For a long time, the watcher blamed himself. It was their secret, his and Mr Woodford’s. And you don’t tell secrets. You never tell. Mr Woodford had fought in the war; he was a hero. The watcher closed his eyes but in the darkness he could still hear the footsteps approaching, and the rank hot breath of the prostitute, strangely similar to Mr Woodford’s.

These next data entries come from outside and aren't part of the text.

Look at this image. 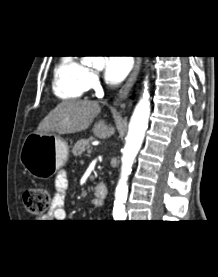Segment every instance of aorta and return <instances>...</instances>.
<instances>
[{"mask_svg":"<svg viewBox=\"0 0 218 277\" xmlns=\"http://www.w3.org/2000/svg\"><path fill=\"white\" fill-rule=\"evenodd\" d=\"M88 61L96 67L104 64L103 56H89ZM144 87L143 95L137 103L131 117L126 144L122 150L121 174L115 191L113 207V217L115 220H124L126 218L125 202L128 195V176L131 173L133 161L141 148L145 132L148 128L150 95L147 81L144 83Z\"/></svg>","mask_w":218,"mask_h":277,"instance_id":"aorta-1","label":"aorta"}]
</instances>
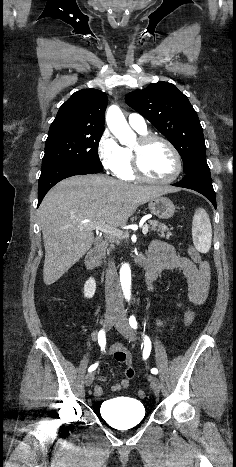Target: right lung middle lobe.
Listing matches in <instances>:
<instances>
[{"mask_svg": "<svg viewBox=\"0 0 236 467\" xmlns=\"http://www.w3.org/2000/svg\"><path fill=\"white\" fill-rule=\"evenodd\" d=\"M102 133L103 130L50 128L42 168L57 162L72 161L103 171L98 157Z\"/></svg>", "mask_w": 236, "mask_h": 467, "instance_id": "1", "label": "right lung middle lobe"}]
</instances>
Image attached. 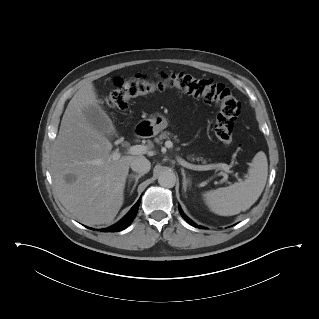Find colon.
Segmentation results:
<instances>
[{"mask_svg": "<svg viewBox=\"0 0 319 319\" xmlns=\"http://www.w3.org/2000/svg\"><path fill=\"white\" fill-rule=\"evenodd\" d=\"M167 88H176L217 106L219 113L214 122L215 135L223 143H232L233 123L241 105L227 86L209 79L181 72L162 73L156 77L137 74L130 79L119 78L114 81V89L107 97L106 104L113 110L126 111L131 99Z\"/></svg>", "mask_w": 319, "mask_h": 319, "instance_id": "obj_1", "label": "colon"}]
</instances>
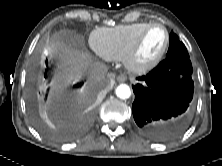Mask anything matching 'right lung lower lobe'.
Wrapping results in <instances>:
<instances>
[{"label": "right lung lower lobe", "instance_id": "right-lung-lower-lobe-1", "mask_svg": "<svg viewBox=\"0 0 222 166\" xmlns=\"http://www.w3.org/2000/svg\"><path fill=\"white\" fill-rule=\"evenodd\" d=\"M46 64H47V61H46ZM45 78H46V74H45ZM76 87H79V86H81V84H77V85H75Z\"/></svg>", "mask_w": 222, "mask_h": 166}]
</instances>
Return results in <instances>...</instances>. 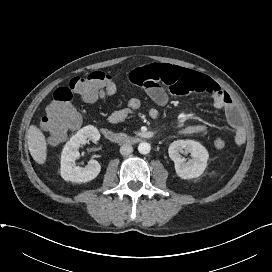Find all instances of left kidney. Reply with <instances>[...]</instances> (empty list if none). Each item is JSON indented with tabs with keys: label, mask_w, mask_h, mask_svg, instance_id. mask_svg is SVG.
Listing matches in <instances>:
<instances>
[{
	"label": "left kidney",
	"mask_w": 272,
	"mask_h": 272,
	"mask_svg": "<svg viewBox=\"0 0 272 272\" xmlns=\"http://www.w3.org/2000/svg\"><path fill=\"white\" fill-rule=\"evenodd\" d=\"M189 152L193 158L185 162L180 153ZM169 157L175 163V171L182 179H192L202 175L207 167L209 154L207 149L194 140H177L170 144Z\"/></svg>",
	"instance_id": "5707ae66"
}]
</instances>
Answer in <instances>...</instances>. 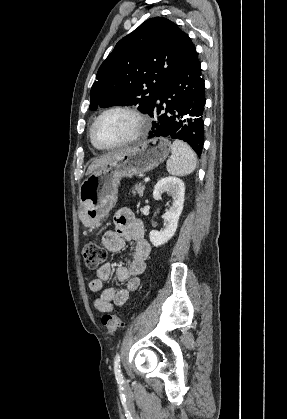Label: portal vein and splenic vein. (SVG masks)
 <instances>
[{
  "instance_id": "18ae733b",
  "label": "portal vein and splenic vein",
  "mask_w": 287,
  "mask_h": 419,
  "mask_svg": "<svg viewBox=\"0 0 287 419\" xmlns=\"http://www.w3.org/2000/svg\"><path fill=\"white\" fill-rule=\"evenodd\" d=\"M149 180H150V178H145L144 182L147 183V182H149Z\"/></svg>"
}]
</instances>
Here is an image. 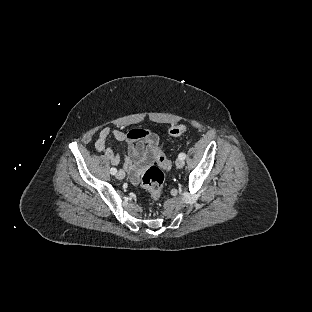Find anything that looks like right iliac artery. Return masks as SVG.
<instances>
[{
  "mask_svg": "<svg viewBox=\"0 0 312 312\" xmlns=\"http://www.w3.org/2000/svg\"><path fill=\"white\" fill-rule=\"evenodd\" d=\"M110 173H111L112 175H115V174L117 173V169H116V168H111V169H110Z\"/></svg>",
  "mask_w": 312,
  "mask_h": 312,
  "instance_id": "obj_1",
  "label": "right iliac artery"
}]
</instances>
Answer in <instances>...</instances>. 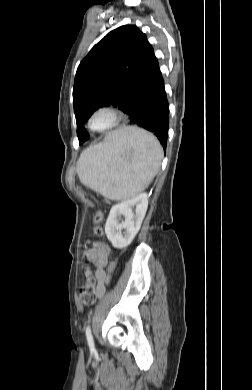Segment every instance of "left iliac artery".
<instances>
[{
  "label": "left iliac artery",
  "mask_w": 252,
  "mask_h": 390,
  "mask_svg": "<svg viewBox=\"0 0 252 390\" xmlns=\"http://www.w3.org/2000/svg\"><path fill=\"white\" fill-rule=\"evenodd\" d=\"M86 338L91 351H95L94 340L91 333L90 326L86 327Z\"/></svg>",
  "instance_id": "left-iliac-artery-1"
}]
</instances>
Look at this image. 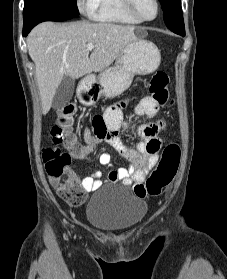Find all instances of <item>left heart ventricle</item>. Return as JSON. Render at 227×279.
Wrapping results in <instances>:
<instances>
[{
    "label": "left heart ventricle",
    "mask_w": 227,
    "mask_h": 279,
    "mask_svg": "<svg viewBox=\"0 0 227 279\" xmlns=\"http://www.w3.org/2000/svg\"><path fill=\"white\" fill-rule=\"evenodd\" d=\"M138 13L144 18H152L156 13L154 0H134Z\"/></svg>",
    "instance_id": "1"
}]
</instances>
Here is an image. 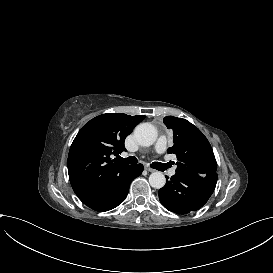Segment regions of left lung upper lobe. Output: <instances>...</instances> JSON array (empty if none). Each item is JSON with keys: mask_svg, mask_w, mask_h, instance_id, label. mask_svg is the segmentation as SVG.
<instances>
[{"mask_svg": "<svg viewBox=\"0 0 273 273\" xmlns=\"http://www.w3.org/2000/svg\"><path fill=\"white\" fill-rule=\"evenodd\" d=\"M163 120L173 130L174 145L167 152L177 156L176 172L203 176L216 173L214 153L203 133L182 118L166 116Z\"/></svg>", "mask_w": 273, "mask_h": 273, "instance_id": "left-lung-upper-lobe-1", "label": "left lung upper lobe"}]
</instances>
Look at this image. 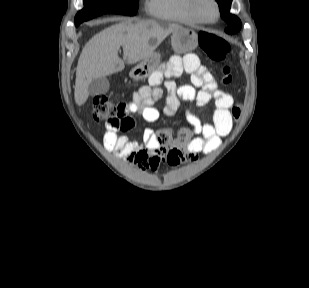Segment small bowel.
Returning a JSON list of instances; mask_svg holds the SVG:
<instances>
[{
    "label": "small bowel",
    "mask_w": 309,
    "mask_h": 288,
    "mask_svg": "<svg viewBox=\"0 0 309 288\" xmlns=\"http://www.w3.org/2000/svg\"><path fill=\"white\" fill-rule=\"evenodd\" d=\"M183 72L190 75L191 84L177 86L172 80L165 81L167 97L162 112L154 106L163 95L161 74L153 76L149 85L139 87L132 94L131 101L122 105L128 114L139 113L144 121L153 123L160 118L161 113L167 117L174 116L181 100L195 102L200 107L212 103L214 111L210 121L200 123L188 109L187 119L193 126V132L182 128L173 138L168 131L147 128L142 139L137 141L126 135H118L120 131L131 129L134 123L109 120L105 124L103 138L108 151L117 153L143 171H157L162 163L175 169L186 160L194 162L200 154H209L220 147L222 138L232 130L234 99L217 88L213 75L195 54L174 55L164 67L166 77L178 76Z\"/></svg>",
    "instance_id": "1"
}]
</instances>
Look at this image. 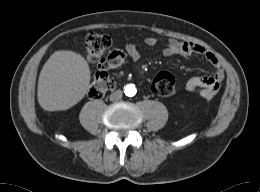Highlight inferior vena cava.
Returning a JSON list of instances; mask_svg holds the SVG:
<instances>
[{"label": "inferior vena cava", "mask_w": 260, "mask_h": 192, "mask_svg": "<svg viewBox=\"0 0 260 192\" xmlns=\"http://www.w3.org/2000/svg\"><path fill=\"white\" fill-rule=\"evenodd\" d=\"M122 91L121 90H117L115 92H113L111 95H110V100L111 101H118L122 98Z\"/></svg>", "instance_id": "1"}]
</instances>
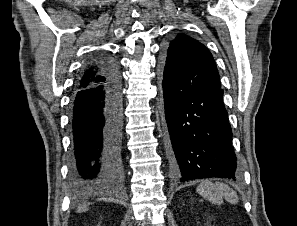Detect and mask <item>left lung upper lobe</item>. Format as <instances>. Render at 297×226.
<instances>
[{
  "label": "left lung upper lobe",
  "instance_id": "5c2ea615",
  "mask_svg": "<svg viewBox=\"0 0 297 226\" xmlns=\"http://www.w3.org/2000/svg\"><path fill=\"white\" fill-rule=\"evenodd\" d=\"M162 69L195 90L219 87V73L210 51L200 42L179 34L170 42Z\"/></svg>",
  "mask_w": 297,
  "mask_h": 226
}]
</instances>
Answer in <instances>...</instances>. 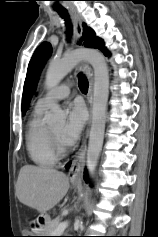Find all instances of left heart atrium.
Segmentation results:
<instances>
[{"label":"left heart atrium","mask_w":158,"mask_h":237,"mask_svg":"<svg viewBox=\"0 0 158 237\" xmlns=\"http://www.w3.org/2000/svg\"><path fill=\"white\" fill-rule=\"evenodd\" d=\"M85 121L86 116L83 105L79 102L70 104L67 121L60 134V140L63 145L71 146L79 139Z\"/></svg>","instance_id":"left-heart-atrium-1"}]
</instances>
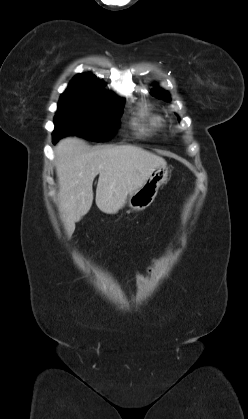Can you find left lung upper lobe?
<instances>
[{
  "instance_id": "5c2ea615",
  "label": "left lung upper lobe",
  "mask_w": 248,
  "mask_h": 419,
  "mask_svg": "<svg viewBox=\"0 0 248 419\" xmlns=\"http://www.w3.org/2000/svg\"><path fill=\"white\" fill-rule=\"evenodd\" d=\"M151 93H152L153 96H155V97H157L159 99L170 101L169 94L167 92L163 91L160 88H154Z\"/></svg>"
}]
</instances>
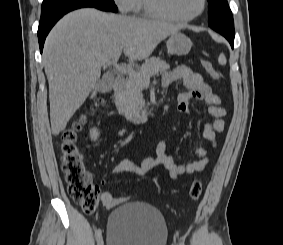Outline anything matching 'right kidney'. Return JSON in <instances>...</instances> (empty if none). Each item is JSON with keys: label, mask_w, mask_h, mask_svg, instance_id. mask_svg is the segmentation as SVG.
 <instances>
[{"label": "right kidney", "mask_w": 283, "mask_h": 245, "mask_svg": "<svg viewBox=\"0 0 283 245\" xmlns=\"http://www.w3.org/2000/svg\"><path fill=\"white\" fill-rule=\"evenodd\" d=\"M98 136H99V132L96 128L90 130V137L92 140L94 141L97 140Z\"/></svg>", "instance_id": "ca27d5eb"}]
</instances>
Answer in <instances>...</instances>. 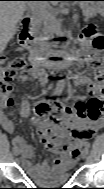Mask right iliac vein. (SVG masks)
Segmentation results:
<instances>
[{
  "mask_svg": "<svg viewBox=\"0 0 104 189\" xmlns=\"http://www.w3.org/2000/svg\"><path fill=\"white\" fill-rule=\"evenodd\" d=\"M13 153H14L15 156H18V155L20 154L19 148H18V147H15V148L13 149Z\"/></svg>",
  "mask_w": 104,
  "mask_h": 189,
  "instance_id": "63e3f726",
  "label": "right iliac vein"
}]
</instances>
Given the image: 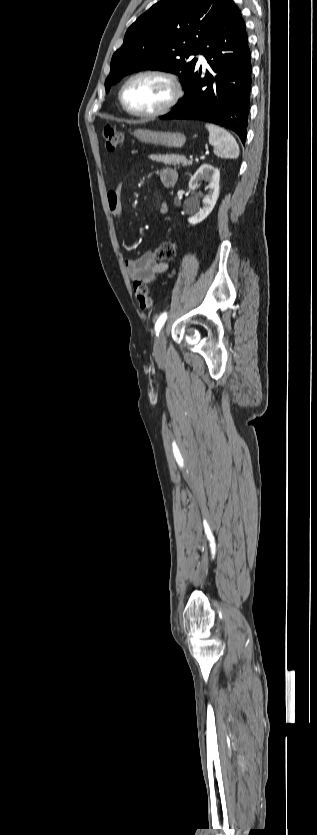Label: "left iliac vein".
Wrapping results in <instances>:
<instances>
[{
  "label": "left iliac vein",
  "mask_w": 317,
  "mask_h": 835,
  "mask_svg": "<svg viewBox=\"0 0 317 835\" xmlns=\"http://www.w3.org/2000/svg\"><path fill=\"white\" fill-rule=\"evenodd\" d=\"M166 351V337L164 331H161L154 343V355L156 358L164 356Z\"/></svg>",
  "instance_id": "4c4485c4"
}]
</instances>
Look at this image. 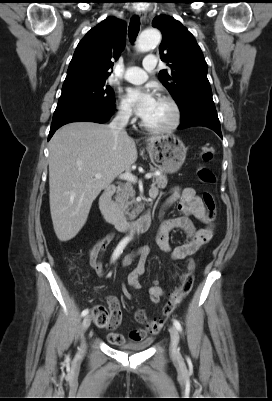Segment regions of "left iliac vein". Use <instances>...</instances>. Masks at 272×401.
<instances>
[{
  "instance_id": "obj_1",
  "label": "left iliac vein",
  "mask_w": 272,
  "mask_h": 401,
  "mask_svg": "<svg viewBox=\"0 0 272 401\" xmlns=\"http://www.w3.org/2000/svg\"><path fill=\"white\" fill-rule=\"evenodd\" d=\"M169 333H170V353L172 357H179L180 356V351H179V333L174 326H170L169 328Z\"/></svg>"
}]
</instances>
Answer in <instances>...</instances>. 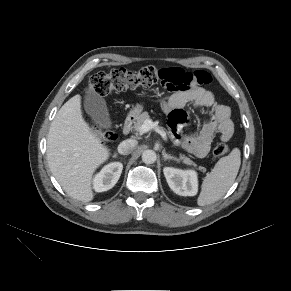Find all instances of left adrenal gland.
<instances>
[{
    "label": "left adrenal gland",
    "mask_w": 291,
    "mask_h": 291,
    "mask_svg": "<svg viewBox=\"0 0 291 291\" xmlns=\"http://www.w3.org/2000/svg\"><path fill=\"white\" fill-rule=\"evenodd\" d=\"M162 155H163L164 160H175L177 162L179 161V159L177 157H175V156H173L171 154H167L165 152V150L162 151Z\"/></svg>",
    "instance_id": "1"
}]
</instances>
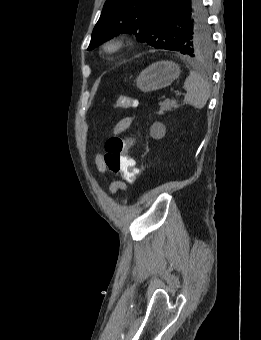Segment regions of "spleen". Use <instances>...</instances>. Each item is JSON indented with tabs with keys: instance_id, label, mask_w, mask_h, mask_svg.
<instances>
[{
	"instance_id": "spleen-1",
	"label": "spleen",
	"mask_w": 261,
	"mask_h": 340,
	"mask_svg": "<svg viewBox=\"0 0 261 340\" xmlns=\"http://www.w3.org/2000/svg\"><path fill=\"white\" fill-rule=\"evenodd\" d=\"M183 87L187 91L184 98L185 103L197 109H202L206 105L210 96V86L199 73L190 71Z\"/></svg>"
}]
</instances>
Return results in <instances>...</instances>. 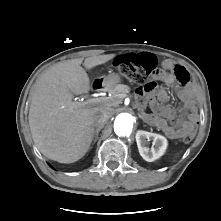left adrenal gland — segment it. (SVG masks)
Returning a JSON list of instances; mask_svg holds the SVG:
<instances>
[{
    "mask_svg": "<svg viewBox=\"0 0 221 221\" xmlns=\"http://www.w3.org/2000/svg\"><path fill=\"white\" fill-rule=\"evenodd\" d=\"M144 122H146L145 118L143 116H139Z\"/></svg>",
    "mask_w": 221,
    "mask_h": 221,
    "instance_id": "a2214340",
    "label": "left adrenal gland"
}]
</instances>
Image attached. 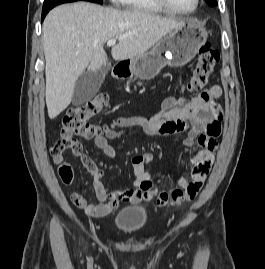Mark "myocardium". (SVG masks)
<instances>
[{
  "label": "myocardium",
  "mask_w": 265,
  "mask_h": 269,
  "mask_svg": "<svg viewBox=\"0 0 265 269\" xmlns=\"http://www.w3.org/2000/svg\"><path fill=\"white\" fill-rule=\"evenodd\" d=\"M154 2L164 11L175 13V14H185V15L194 13L198 9L199 4H200V0H195V5L192 9L180 10L171 6L167 0H154Z\"/></svg>",
  "instance_id": "1"
}]
</instances>
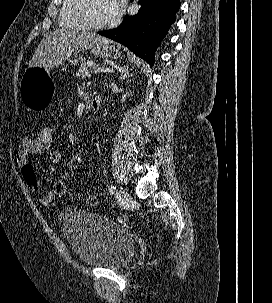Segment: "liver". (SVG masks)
Wrapping results in <instances>:
<instances>
[{
  "mask_svg": "<svg viewBox=\"0 0 272 303\" xmlns=\"http://www.w3.org/2000/svg\"><path fill=\"white\" fill-rule=\"evenodd\" d=\"M107 41L110 40L90 31L55 30L38 45L28 68L44 66L51 61L64 59L80 51L90 50Z\"/></svg>",
  "mask_w": 272,
  "mask_h": 303,
  "instance_id": "1",
  "label": "liver"
}]
</instances>
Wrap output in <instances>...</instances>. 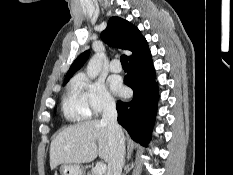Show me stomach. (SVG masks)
Listing matches in <instances>:
<instances>
[{
  "label": "stomach",
  "mask_w": 233,
  "mask_h": 175,
  "mask_svg": "<svg viewBox=\"0 0 233 175\" xmlns=\"http://www.w3.org/2000/svg\"><path fill=\"white\" fill-rule=\"evenodd\" d=\"M59 170L61 175H84V168L79 164H62Z\"/></svg>",
  "instance_id": "1"
}]
</instances>
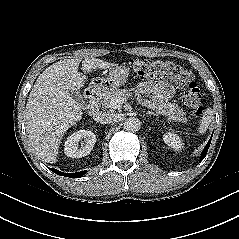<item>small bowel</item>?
I'll return each mask as SVG.
<instances>
[{
    "instance_id": "1",
    "label": "small bowel",
    "mask_w": 239,
    "mask_h": 239,
    "mask_svg": "<svg viewBox=\"0 0 239 239\" xmlns=\"http://www.w3.org/2000/svg\"><path fill=\"white\" fill-rule=\"evenodd\" d=\"M139 93L152 94L157 102L165 101L173 96V87L166 81H145L138 86Z\"/></svg>"
}]
</instances>
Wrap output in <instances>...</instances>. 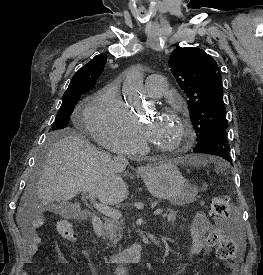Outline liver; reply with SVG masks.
<instances>
[{
  "label": "liver",
  "instance_id": "1",
  "mask_svg": "<svg viewBox=\"0 0 263 275\" xmlns=\"http://www.w3.org/2000/svg\"><path fill=\"white\" fill-rule=\"evenodd\" d=\"M177 162L199 160L185 156ZM125 167L75 132L56 134L47 150L36 190L28 186L21 198L16 215L18 224L22 226L27 213H38L53 201H68L84 191L93 192L105 205L121 203L128 196V188L119 175Z\"/></svg>",
  "mask_w": 263,
  "mask_h": 275
}]
</instances>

He couldn’t sleep. He took the knife out from the drawer and ran the tip of his finger down the blade, drawing blood. There was comfort in that, a way of asserting control. He cut himself slowly, with great deliberation, running the blade down his ribs, littered with old scars. The blood stained the bedsheets. At last he could sleep.

 

*    *    *

 

In another time and place Shomer lies restlessly awake. There is nothing to do in the infirmary, no work, nothing to do but think of all that had been and is no more. Outside, the camp goes on its inexorable daily routine, and to the place where the tracks terminate the trains keep coming, carrying Jews. Every day more come to this Auschwitz-Birkenau complex, so vital for the interests of the war, from all across Europe they come, Poles and Czechs, Slovaks and Greeks, Italians and Hungarians, but all Jews, marked with the yellow star, all bound to be processed, quickly and efficiently, children and women and men, and the black smoke rises from the ovens, day and night the black smoke of Jews rises, so many Jews: who would have thought there were so many Jews still left in the world?